The chair didn't spare his officials either. Brian Gardner, the directorate's number two, was being closely questioned on the reorganisation of the careers service in Ayrshire following the disappearance of Strathclyde. "Is that aw right, David?" Morris asked fellow councillor David O'Neill following a Gardner clarification. "He'll just go over it again if you keep at it."
The following item on the Ayrshire educationbusiness partnership saw Gardner get his own back. "Keep it simple this time, Brian," urged Morris. "You're just blinding them with science."
Gardner obliged: "This item closely mirrors the previous one and the arrangements being proposed are similar."
Morris learnt his skills of chairmanship in a hard school: the Educational Institute of Scotland. He has chaired its Glasgow association and Strathclyde executive. Or perhaps it was his job lecturing at Stow College, where his claim to fame is having taught Billy Connolly on day-release from the shipyards, which left him with a gift for one-liners.

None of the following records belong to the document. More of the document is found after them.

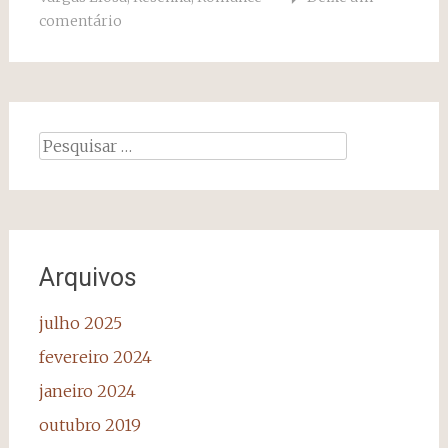
comentário
Pesquisar
por:
Arquivos
julho 2025
fevereiro 2024
janeiro 2024
outubro 2019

North Ayrshire's political leadership is not just drawn from the ranks of further education, however. Margaret Highet, one of the education vice-chairs, is the retired head of services for deaf children in Ayrshire. Irene Hamilton Oldfather, the other vice-chair, used to lecture in American history at Arizona University. She chaired a school board for four years and works part-time for the European Parliament.
This high-powered trio are complemented by John Taylor, who chairs the Forum for Scottish Education, and is Church of Scotland rep. Taylor is no stranger in these parts, having been head of Auchenharvie Academy in Stevenston.
North Ayrshire also, of course, enjoys the distinction of being the only new authority with an opt-out ballot on its hands. But, with such talent at the top, why would parents of children at Gateside primary want to depart from its gentle care?